The first mile was tough because, though it was on tarmac, for the first little bit, it was a slow gradual incline which kind of killed your flow. Then it was onto some trail running. There were a few more inclines and a beast of a short sharp hill towards the end. There were so many people on the course, some bombing it down at stupid speeds or some taking it slow and simply walking (usually the solo runners pacing themselves for the long hours ahead).


As I started running I knew I had an issue. My stomach was so full. Within a mile I got a stitch. I thought I was going to be sick. Towards the later part of the run I wanted to be sick to at least relieve some pressure. I never eat before I run, whether it’s the morning or evening. I eat before races but only because there’s such a gap between breakfast and actually racing. Usually many hours. OK I had about 3.5 hours between eating and running but essentially I’d eaten 3/4 of a chicken and a whole load of sweet potato…That wasn’t going anywhere fast.

As soon as I finished I hunched over convinced I was going to be sick. A lovely girl from my club tried to give me some food as she thought I needed it and I almost did throw up. Thankfully though the chicken stayed in place. Note to self: never eat that much chicken before running. Ever.

After feeling better I grabbed my stuff and headed to the showers. I thought I’d try and shower after each run. After a little wait I was in one of the tiny little portashowers. Essentially it was a shower cubicle with a bit of space to get changed in. No windows, no temperature dial. It was lovely and warm though thankfully.

The issue I had was that as the water was so warm the room became very steamy and hot. I think I can safely say that one of the hardest things to do is try and put on a sports bra when you’re still hot, the room is steamy and it’s an over the head affair (i.e. no straps to undo). I got stuck half way. It wasn’t pleasant. Then after struggling with that for what seemed like an hour, I then had to somehow get my tight FULL-LENGTH running leggings on too. Jesus. I almost just opened the door and got changed outside. “Excuse my bum, I’m just bloody hot!”

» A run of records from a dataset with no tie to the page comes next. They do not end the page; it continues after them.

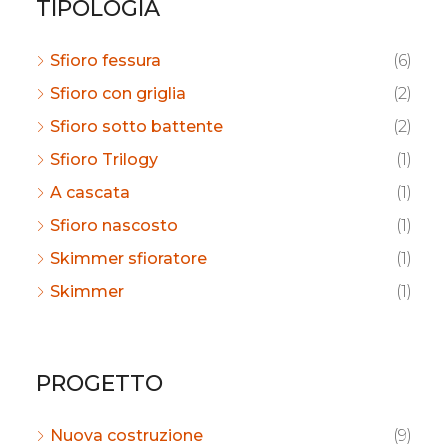
TIPOLOGIA
Sfioro fessura
(6)
Sfioro con griglia
(2)
Sfioro sotto battente
(2)
Sfioro Trilogy
(1)
A cascata
(1)
Sfioro nascosto
(1)
Skimmer sfioratore
(1)
Skimmer
(1)
PROGETTO
Nuova costruzione
(9)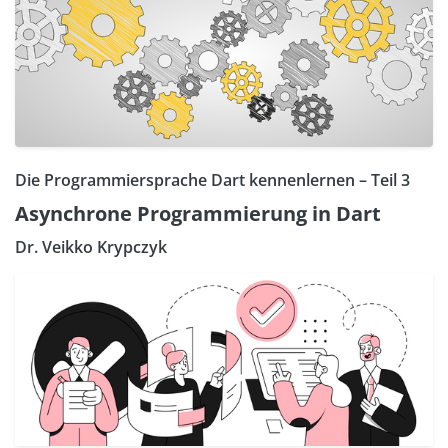
Die Programmiersprache Dart kennenlernen – Teil 3
Asynchrone Programmierung in Dart
Dr. Veikko Krypczyk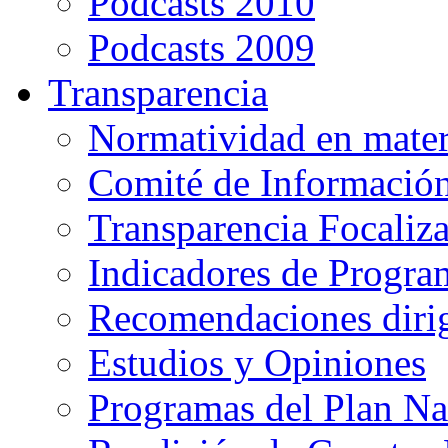
Podcasts 2010
Podcasts 2009
Transparencia
Normatividad en mater
Comité de Informació
Transparencia Focaliz
Indicadores de Progra
Recomendaciones diri
Estudios y Opiniones
Programas del Plan Na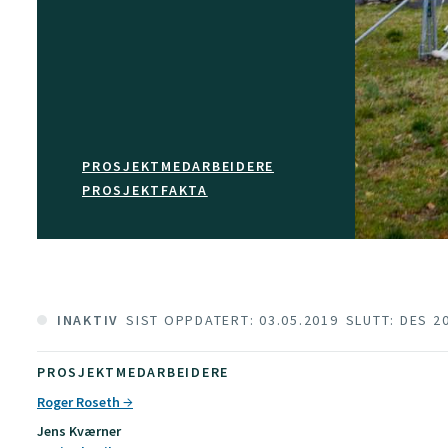
PROSJEKTMEDARBEIDERE
PROSJEKTFAKTA
INAKTIV
SIST OPPDATERT: 03.05.2019
SLUTT: DES 2
PROSJEKTMEDARBEIDERE
Roger Roseth
Jens Kværner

Whew. I felt like a whole new woman after that though. All squeaky clean and lovely. I found myself chatting to a elderly lady as I headed back. She must have been 80 or over. She was small and hunched over and nattered away to me. I asked her if this was her first 24 hour event. She laughed in my face and said she does it every year. She hoped to do six laps! She said she did one event in the 1980s as a soloist and was gutted that she only (only) did 98 miles. My god what an inspiration!

OK I will leave it there for now. I won’t lie, it sort of goes pear shaped from here for me 🙁

Have you ever done a 24 hour event?

Do you enjoy camping? Hmmm. I can’t say I’ve been won over by it this weekend!

Do you eat before running? What do you have?